Question

"The Binomial Theorem

Use the Binomial Theorem to expand each power of a binomial.

1. (x - 5)4 =
2. (3x + 4) =
3. (2x - 3) =
4. (3x - y)4 =
5. (4x + 3y) ="

Answer 1

The Binomial Theorem allows for the expansion of a binomial raised to a power by summing up terms involving binomial coefficients and the binomial's terms raised to varying powers. Specific exponents must be known to apply the theorem fully, except for the provided example of
`(x - 5)^4`.

Step-by-step explanation:

The Binomial Theorem is a method used to expand expressions raised to a power, particularly when dealing with binomials. It states that a binomial raised to any power can be expanded as a sum of terms involving coefficients that arise from combinatorial calculations (binomial coefficients), each with a product of the binomial's terms raised to strategic powers. The general form of the Binomial Theorem for expanding
`(a + b)^n is a^n + n x a^(n-1)b + n(n-1)/2! x a^(n-2)b^2 + ... + b^n`, where each term involves the binomial coefficients.

The series expansions provided give a basis for applying the Binomial Theorem to the expressions at hand.

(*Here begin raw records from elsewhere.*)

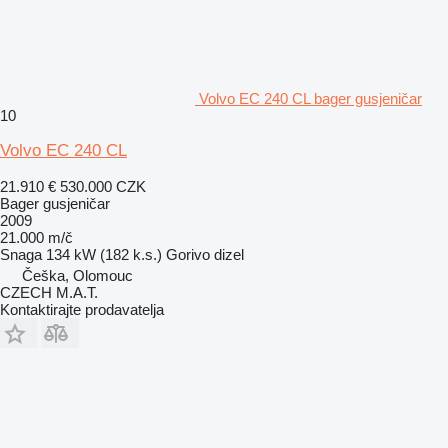
Volvo EC 240 CL bager gusjeničar
10
Volvo EC 240 CL
21.910 €
530.000 CZK
Bager gusjeničar
2009
21.000 m/č
Snaga
134 kW (182 k.s.)
Gorivo
dizel
Češka, Olomouc
CZECH M.A.T.
Kontaktirajte prodavatelja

To expand
`(x - 5)^4`, one would calculate each term by using the formula, taking into account the signs, which alternate because of the subtraction. However, the other examples
`(3x + 4)^n`,
`(2x - 3)^n`, and
`(4x + 3y)^n` do not have their exponents specified and would require further clarification for exact expansion. When expanding polynomials like these, remember that an exponent indicates repeated multiplication, which is relevant for understanding the underlying mechanics of binomial expansions.